Jazz news
Beloved area sax player John Devine is in the hospital. On Monday, October 24, he suffered what his doctors are calling a hemorrhagic stroke and was rushed to Hennepin County Medical Center for surgery. He is currently doing well but has a long recovery ahead of him. If you’ve enjoyed his music at the Loring Pasta Bar or the Birchwood Café, or the old Loring Café, where he used to play from the roof of the outdoor courtyard, you can send him some love and stay in touch at johndevineline.com. You can also listen to some of his music while you’re there.
This Sunday’s showing of Music According to Tom Jobim at the Latin Jazz Film Festival has been cancelled. (As was Tuesday’s.) That’s the bad news on the jazz film scene. The good news is, a second showing of 1959: The Year That Changed Jazz has been added. Made for the BBC, first shown in 2009, this film from director Paul Bernays explores the impact on jazz of four albums released in 1959: Miles Davis’s Kind of Blue, Dave Brubeck’s Time Out, Ornette Coleman’s The Shape of Jazz to Come, and Charles Mingus’s Mingus Ah Um. View a clip here. See the whole thing at the Trylon Microcinema, the intimate screening room on Minnehaha Ave. in Minneapolis. Reserve online at jazz88fm.com. Click on “Jazz88 REEL Jazz” under News and Event Calendars on the home page.
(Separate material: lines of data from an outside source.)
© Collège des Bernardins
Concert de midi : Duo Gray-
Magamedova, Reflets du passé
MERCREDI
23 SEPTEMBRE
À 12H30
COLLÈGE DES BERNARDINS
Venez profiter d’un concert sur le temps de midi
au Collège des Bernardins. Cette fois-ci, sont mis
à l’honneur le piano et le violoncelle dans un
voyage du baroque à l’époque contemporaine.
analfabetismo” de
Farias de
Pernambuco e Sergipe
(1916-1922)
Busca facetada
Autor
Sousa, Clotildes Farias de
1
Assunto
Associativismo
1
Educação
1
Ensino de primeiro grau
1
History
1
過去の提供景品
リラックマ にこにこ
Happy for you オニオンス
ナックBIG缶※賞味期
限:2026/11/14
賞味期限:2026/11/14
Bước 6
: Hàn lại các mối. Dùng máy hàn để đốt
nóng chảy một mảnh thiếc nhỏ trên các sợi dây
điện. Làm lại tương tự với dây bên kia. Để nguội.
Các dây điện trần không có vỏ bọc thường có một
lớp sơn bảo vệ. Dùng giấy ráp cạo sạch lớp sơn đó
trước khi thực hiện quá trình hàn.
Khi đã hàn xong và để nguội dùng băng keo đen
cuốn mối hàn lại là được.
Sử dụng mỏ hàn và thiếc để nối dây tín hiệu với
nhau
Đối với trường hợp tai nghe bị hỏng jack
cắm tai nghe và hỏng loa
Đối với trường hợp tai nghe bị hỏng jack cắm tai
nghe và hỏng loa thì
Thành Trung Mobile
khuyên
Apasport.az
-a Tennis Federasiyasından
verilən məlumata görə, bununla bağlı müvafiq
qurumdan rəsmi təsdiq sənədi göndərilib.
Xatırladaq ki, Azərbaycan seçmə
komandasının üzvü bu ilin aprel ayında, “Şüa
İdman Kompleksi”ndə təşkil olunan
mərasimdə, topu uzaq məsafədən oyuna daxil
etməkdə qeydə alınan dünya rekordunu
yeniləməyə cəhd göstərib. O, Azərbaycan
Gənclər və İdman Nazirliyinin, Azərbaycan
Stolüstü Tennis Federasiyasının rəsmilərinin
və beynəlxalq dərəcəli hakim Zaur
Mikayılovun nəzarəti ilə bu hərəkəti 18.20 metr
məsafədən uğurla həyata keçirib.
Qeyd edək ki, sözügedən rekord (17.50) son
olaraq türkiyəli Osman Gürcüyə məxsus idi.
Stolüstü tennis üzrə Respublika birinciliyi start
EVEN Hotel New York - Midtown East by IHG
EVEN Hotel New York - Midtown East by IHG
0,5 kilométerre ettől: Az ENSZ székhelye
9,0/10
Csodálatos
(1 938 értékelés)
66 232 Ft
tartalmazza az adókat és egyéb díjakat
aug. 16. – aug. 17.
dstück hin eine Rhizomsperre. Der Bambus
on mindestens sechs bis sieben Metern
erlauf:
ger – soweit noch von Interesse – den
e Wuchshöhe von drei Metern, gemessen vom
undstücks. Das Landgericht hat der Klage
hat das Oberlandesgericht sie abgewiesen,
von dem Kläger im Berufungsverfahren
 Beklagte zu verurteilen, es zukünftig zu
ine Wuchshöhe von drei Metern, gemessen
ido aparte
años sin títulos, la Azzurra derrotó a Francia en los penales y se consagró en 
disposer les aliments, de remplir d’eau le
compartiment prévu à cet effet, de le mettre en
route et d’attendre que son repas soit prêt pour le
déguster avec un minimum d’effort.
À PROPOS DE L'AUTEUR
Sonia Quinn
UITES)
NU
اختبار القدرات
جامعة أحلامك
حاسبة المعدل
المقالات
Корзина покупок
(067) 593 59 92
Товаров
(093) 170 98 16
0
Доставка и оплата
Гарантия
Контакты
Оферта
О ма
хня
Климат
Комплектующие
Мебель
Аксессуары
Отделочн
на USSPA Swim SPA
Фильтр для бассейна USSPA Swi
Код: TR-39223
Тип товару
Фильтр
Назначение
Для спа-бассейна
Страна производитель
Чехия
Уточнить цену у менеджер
I spent some time in NYC with singer Nancy Harms. She moved there a year ago and has been getting busier and busier, performing with trumpeter Wycliffe Gordon, singing at clubs like Dizzy’s and Small’s, the Bar Next door, Zinc, and Kitano. If you’ve been wondering what Nancy is up to, you can visit her website or like her page on facebook.
Live jazz this week
Tonight (Friday, Nov. 11) at the Dakota, the John Jorgenson Quintet performs. This acclaimed gypsy jazz group played at the Hopkins Center for the Arts in very early October, as guests of Connie Evingson. What goes around comes around, and for their Dakota gig, they have invited Connie to be their guest. That starts at 8 p.m. tonight at the Dakota. $15.
Tomorrow night (Saturday, Nov. 12) at Studio Z in St. Paul's Lowertown, it’s the return of Insurgent, that troublemaking free jazz trio featuring Pat Moriarty on alto saxophone, Ellen Lease on piano, and Phil Hey on drums. This performance will be recorded for Saint Paul Live!, a new radio series being produced by Larry Englund that will air on KBEM starting in January. If you haven’t dipped your toe into improvised music, this is a great place to start. Insurgent is a very tuneful trio of top players who can do that read-each-other’s-minds thing so important to improvised music. The music starts at 8 p.m. on Saturday. $10/$8 Twin Cities Jazz Society members/$5 students.
Also in St. Paul on Friday and Saturday, at the Artists’ Quarter in the basement of the Hamm Building, tenor sax monster Sue Orfield joins the members of the Tuesday Night Band for music that may knock you off your bar stool. The Tuesday Night Band—so named because they perform at the AQ every Tuesday, the club's longest-running gig—is Downtown Bill Brown on Hammond B-3 organ, Billy Franze on guitar, and Kenny Horst on drums. That starts at 9 on Friday and Saturday. $10.
Over at the Dakota at 11 p.m. on Saturday, the Small City Trio returns for a late-night set. Small City is a piano jazz trio led by Jeremy Walker, another Minneapolis expat now living in NYC, with Jeff Brueske on bass and Tim Zhorne on drums. $5.
On Tuesday at the Nicollet Coffee House at Nicollet and Franklin, it’s the Graydon Peterson Group. Bassist Graydon Peterson is usually seen at the back of the stage, most often supporting a singer, but now he has his own band, playing his own original music. I saw this group at Jazz Central recently and liked it a lot. 7 p.m. No cover.
On Wednesday, this week’s very big name: Al Jarreau performs at the lovely Pantages Theatre at 7:30. $53.50–$63.50. If you want tickets, go straight to the Hennepin Theatre Trust website. Resellers are asking $150. Ticketmaster will gouge you, but not that badly.